I would like to detect all files (number of files is unknown, but can be solved using “allocate”) with the same format, say .exe, inside of the same folder where the Fortran program is being run (so it’s easier, no need to set path) and store all of those filenames to be used further. Anyone know a solution to this?
Run the command “dir /b *.exe” and redirect that to a suitable file
Read that file line by line.
The effect of the option /b is that only the names are printed.
On Linux you can do the same with “ls *.exe”.
Of course, you can alos use the system routines for this - opendir, readdir, closedir on Linux if my memory serves me and completely different routines on Windows, but the route I sketched is the simplest.
Although I’m not completely sure it works for your case, for a OS-agnostic library, I believe it’s worth having a look at the excellent fortran-filesystem by @scivision.

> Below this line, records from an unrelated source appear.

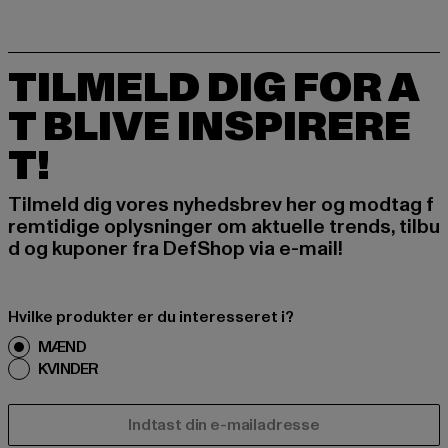
TILMELD DIG FOR A
T BLIVE INSPIRERE
T!
Tilmeld dig vores nyhedsbrev her og modtag f
remtidige oplysninger om aktuelle trends, tilbu
d og kuponer fra DefShop via e-mail!
Hvilke produkter er du interesseret i?
MÆND
KVINDER
E-MAIL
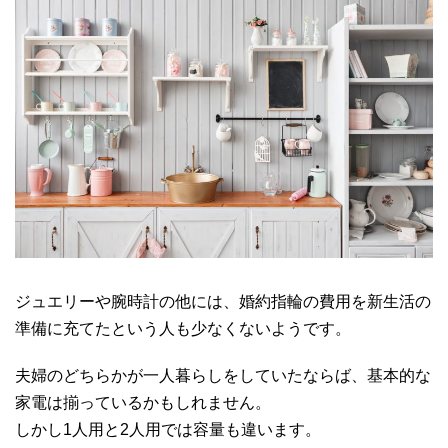
ジュエリーや腕時計の他には、婚約指輪の費用を新生活の
準備に充てたという人も少なくないようです。
夫婦のどちらかが一人暮らしをしていたならば、基本的な
家電は揃っているかもしれません。
しかし1人用と2人用では容量も違います。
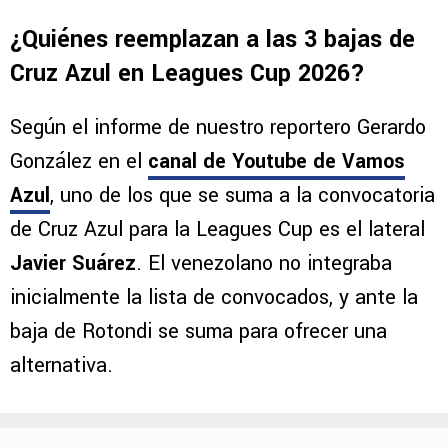
otro es
Jorge Rodarte, quien se viene
desempeñando con la Sub-21
, y su ausencia
se trataría de una decisión futbolística.
¿Quiénes reemplazan a las 3 bajas de
Cruz Azul en Leagues Cup 2026?
Según el informe de nuestro reportero Gerardo
González en el
canal de Youtube de Vamos
Azul
, uno de los que se suma a la convocatoria
de Cruz Azul para la Leagues Cup es el lateral
Javier Suárez
. El venezolano no integraba
inicialmente la lista de convocados, y ante la
baja de Rotondi se suma para ofrecer una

On linux you probably want to use the full path to ls (ie /usr/bin/ls). Some (probably most) Linux distro’s will replace ls with an alias that turns on color support. When you redirect to some file you get a lot of extraneous characters written along with the file names etc. Also you might want to add a -1 to write our the files in one column. I would use then
/usr/bin/ls -1 *.exe > output.log
Actually, this doesn’t happen, but I’m not sure why it doesn’t. My “ls” command in a terminal window displays executable files in red and directory files in blue, but when I redirect the output to a file, I just get regular characters, with no embedded color codes. I think the shell looks to see what its output is connected to, and if it is an interactive terminal, then it adds the color, and if it is a regular file, then it doesn’t. Anyone know for certain how this works?
That is a POSIX command, so, practically speaking, it will work on any modern flavor of unix not just linux. The other branch is specific to MS Windows. If you are trying to write portable code, you might change the preprocessor test accordingly.
Regarding the filename, something like output.log might be an existing file in the working directory, so this sequence would overwrite that file. I would suggest using a different file name, perhaps placing the file in the /tmp directory, and then explicitly deleting it at the end.
I think I was getting this on a CENTOS 6 system. However, I also think I used to get it on my Linux Mint (Ubuntu) systems as well. In my .bashrc file generated when I installed Mint I have the following line.
alias ls='ls --color=auto'
The point I was trying to make though is you should never do just an ls. Its always better with any Linux command you are running in execute_command_line to put the full path to the command in case (as in this example) its been aliased to something you might not want.
Many people recommend this as a security precaution with shell commands in shell scripts and in makefiles for the same reason. A local “ls” file might exist in the working directory which would then be executed by execute_command_line(), a shell script, or a makefile (at least when ./ is in the $PATH list). That file might have been placed there maliciously for the purpose of being executed at some later time. Changing the command to /bin/ls ensures that the expected unix command in being executed. In the case of “ls” in particular, I think that most shells, including bash, have a built-in version they use instead of /bin/ls, so that is one more aspect of uncertainty when using execute_command_line(). If the programmer keeps the command simple, and consistent with POSIX when possible, then the result is usually correct and portable.
Wow, it’s all working guys. It’s hard to choose only one solution. I will choose @hkvzjal because he has put the code. Thank you all~
However, I found that if we use the command directly, for example:
call execute_command_line ("cmd/c dir /b *.exe> filenames.log")
it will now show CMD response back to screen, and if write that instruction to a .bat file and run it
for example:
open (gfnf,file="getfilenames.bat")
write (gfnf,"(a34)") "cmd/c dir /b *.exe > filenames.log"
call execute_command_line ("cmd/c dir /b *.inp > filenames.log")
close (gfnf,status="delete")
it will show the CMD response back to our Fortran screen. It’s pretty interesting! Hence, I would like to ask, is there any other file format besides .bat where we can also do the same?